La plateforme est d’ores et déjà soumise à un certain nombre de restrictions afin de limiter les nuisances environnementales. Elles datent pour la plupart de 2003 :

- Applicables 24h/24

  • Interdiction des aéronefs de chapitre 2
  • Interdiction des aéronefs de chapitre 3 avec une marge cumulée < 5 EPNdB

- Applicable sur la plage de nuit (22h – 06h) : Interdiction des aéronefs de chapitre 3 avec une marge cumulée < 10 EPNdB

- Applicables sur le "cœur de nuit"

  • 00h30 – 05h30 : Interdiction des arrivées avec niveau de bruit certifié à l’approche > 104,5 EPNdB
  • 00h00 – 05h00 : Interdiction des départs avec niveau de bruit certifié en survol > 99 EPNdB
    Sur le cœur de nuit s’applique également un plafonnement des créneaux horaires de 00h00 à 05h30.
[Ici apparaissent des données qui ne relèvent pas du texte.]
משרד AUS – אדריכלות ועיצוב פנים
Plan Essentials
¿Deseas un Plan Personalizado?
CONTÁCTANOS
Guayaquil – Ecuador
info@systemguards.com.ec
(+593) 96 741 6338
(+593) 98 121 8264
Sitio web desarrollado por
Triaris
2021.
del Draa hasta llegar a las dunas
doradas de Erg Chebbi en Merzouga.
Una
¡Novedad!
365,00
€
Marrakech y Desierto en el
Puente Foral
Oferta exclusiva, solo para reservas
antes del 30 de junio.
Malgré ces restrictions, il convient d’étudier les moyens de diminuer la forte gêne sonore.
Ainsi, afin d’améliorer la situation environnementale autour de l’aéroport dans le respect de la réglementation (Règlement (UE) n° 598/2014 du Parlement européen et du Conseil du 16 avril 2014 relatif à l’établissement de règles et de procédures concernant l’introduction de restrictions d’exploitation liées au bruit dans les aéroports de l’Union, dans le cadre d’une approche équilibrée, et abrogeant la directive 2002/30/CE), une étude d’impact selon l’approche équilibrée (EIAE) a été lancée sur Paris-CDG, sous l’autorité du préfet du Val d’Oise.
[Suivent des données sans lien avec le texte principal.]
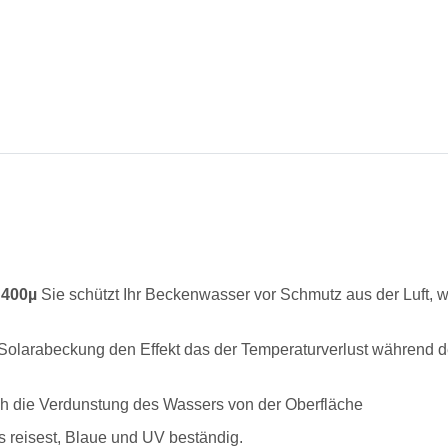
400µ
Sie schützt Ihr Beckenwasser vor Schmutz aus der Luft, wie
 Solarabeckung den Effekt das der Temperaturverlust während de
ch die Verdunstung des Wassers von der Oberfläche
rs reisest, Blaue und UV beständig.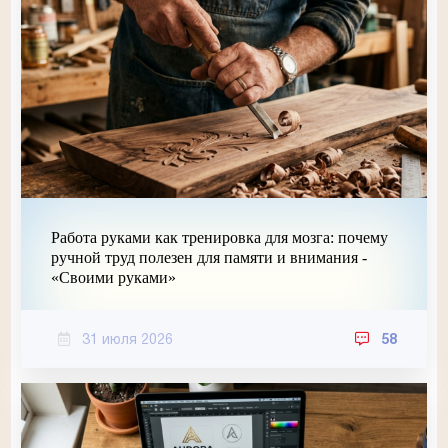
Работа руками как тренировка для мозга: почему
ручной труд полезен для памяти и внимания -
«Своими руками»
31 июля 2026
58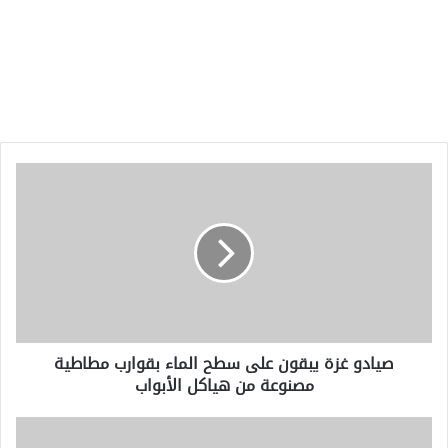
صيادو
غزة
يبقون
على
سطح
الماء
بقوارب
مطاطية
مصنوعة
صيادو غزة يبقون على سطح الماء بقوارب مطاطية
من
مصنوعة من هياكل الأبواب
هياكل
الأبواب
اعتقال
المنتقدين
L’état d’avancement de la démarche a été présenté, lors d’une réunion à la préfecture du Val d’Oise le 17 décembre 2024, à différentes parties prenantes, membres de la commission consultative de l’environnement (CCE) de la plateforme aéroportuaire, représentants des entreprises et élus.
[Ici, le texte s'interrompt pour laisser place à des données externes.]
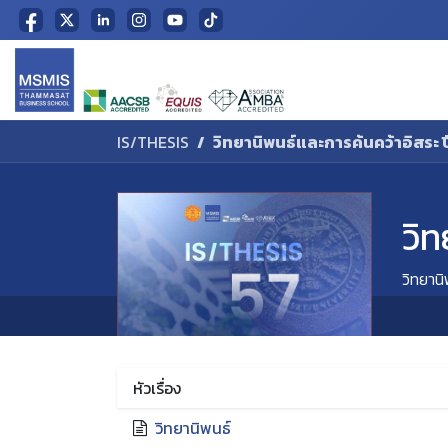
Skip to Content
Home
IS/THESIS
วิทยานิพนธ์และการค้นคว้าอิสระ 
วิ
วิทยาน
หัวเรื่อง
วิทยานิพนธ์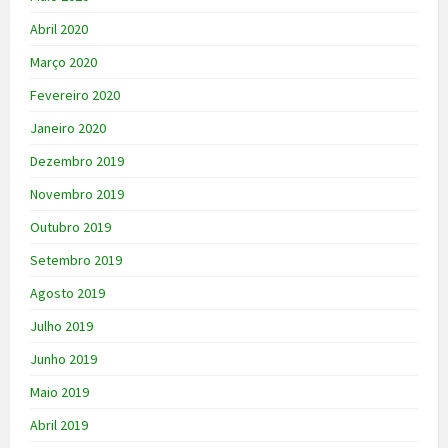
Abril 2020
Março 2020
Fevereiro 2020
Janeiro 2020
Dezembro 2019
Novembro 2019
Outubro 2019
Setembro 2019
Agosto 2019
Julho 2019
Junho 2019
Maio 2019
Abril 2019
Lors de cette réunion, les objectifs de réduction de bruit ont été exposés. Ils s’entendent avec un intervalle de tolérance de 5 points (± 5 %), à la hausse comme à la baisse, compte-tenu de la précision des modèles retenus, à savoir :

  • Sur la journée complète : par rapport à 2019, réduire d’un tiers la population fortement gênée mesurée par l’indicateur HA55. L’objectif de réduction de bruit sera considéré comme atteint si la diminution de l’indicateur HA55 est comprise dans l’intervalle [-28% à -38%].
  • Sur la nuit (22h-06h) : par rapport à 2019, réduire de moitié la population fortement perturbée dans son sommeil mesurée par l’indicateur HSD50. L’objectif de réduction de bruit sera considéré comme atteint si la diminution de l’indicateur HSD50 est comprise dans l’intervalle [-45% à -55%].

La projection du trafic à horizon 2030, incorporant le recours aux mesures des trois premiers piliers mentionnés dans le règlement 598/2014 sans nouvelle restriction d’exploitation, montre que l’amélioration des performances acoustiques des flottes et la prise en compte de mesures opérationnelles optimisées ne suffisent pas à atteindre les objectifs de réduction de bruit.

1. Objet de la consultation du public
Compte tenu de l’avancement de l’EIAE, il convient désormais de bâtir des scénarios de restriction basés sur une amélioration accélérée des performances acoustiques des avions opérant sur la plateforme d’ici le 1er janvier 2030.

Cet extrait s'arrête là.